First a quick update - once or twice per week I will post an essay on AI and its impact, progress, jobs and human intelligence. The other two or three posts will generally be focused on great scientists, human behavior, ideas on intelligence (and stupidity) and human progress. I’ll aim to issue 4 or 5 posts per week instead of one per day…
One of the most iconic images of the English Renaissance is the engraved title page of Francis Bacon's Instauratio Magna. This image depicts the ship of learning sailing through the "Pillars of Hercules", the straits of Gibraltar, once the symbolic boundary marking the edge of the known world. The ship, however, is not content to stay within limits, it returns from the vast open seas, bearing the fruits of exploration, new ideas and fresh discoveries. Beneath this powerful image is a quote from the Book of Daniel (12:4) in the Latin Vulgate: Multi pertransibunt et augebitur scientia (" Many shall run to and fro, and knowledge shall be increased"). Bacon made this quote his own, interlacing it into his grand vision of knowledge and learning.

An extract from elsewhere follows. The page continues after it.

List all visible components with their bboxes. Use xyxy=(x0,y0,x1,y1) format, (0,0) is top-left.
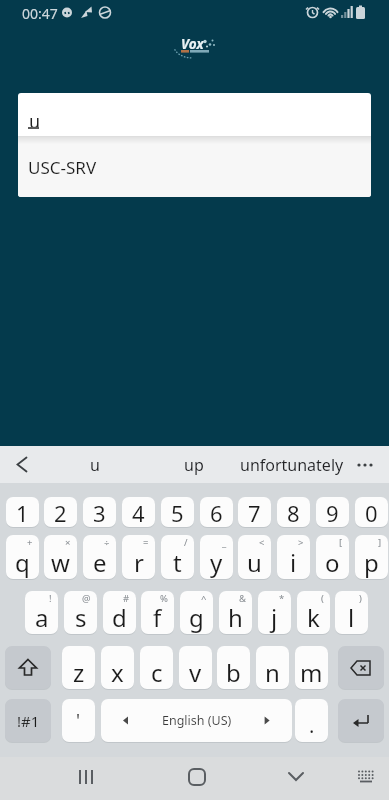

Bacon's personal spin on this biblical passage is evident when he first references it in Valerius Terminus, specifically in the chapter titled "Of the Limits and End of Knowledge." The "levels of knowledge" are numerous and noble, he says, and well within human grasp. His interpretation is characteristic of his belief that there is still a wealth of understanding to be cultivated by humanity, and this, for Bacon, was both a duty and a moral obligation.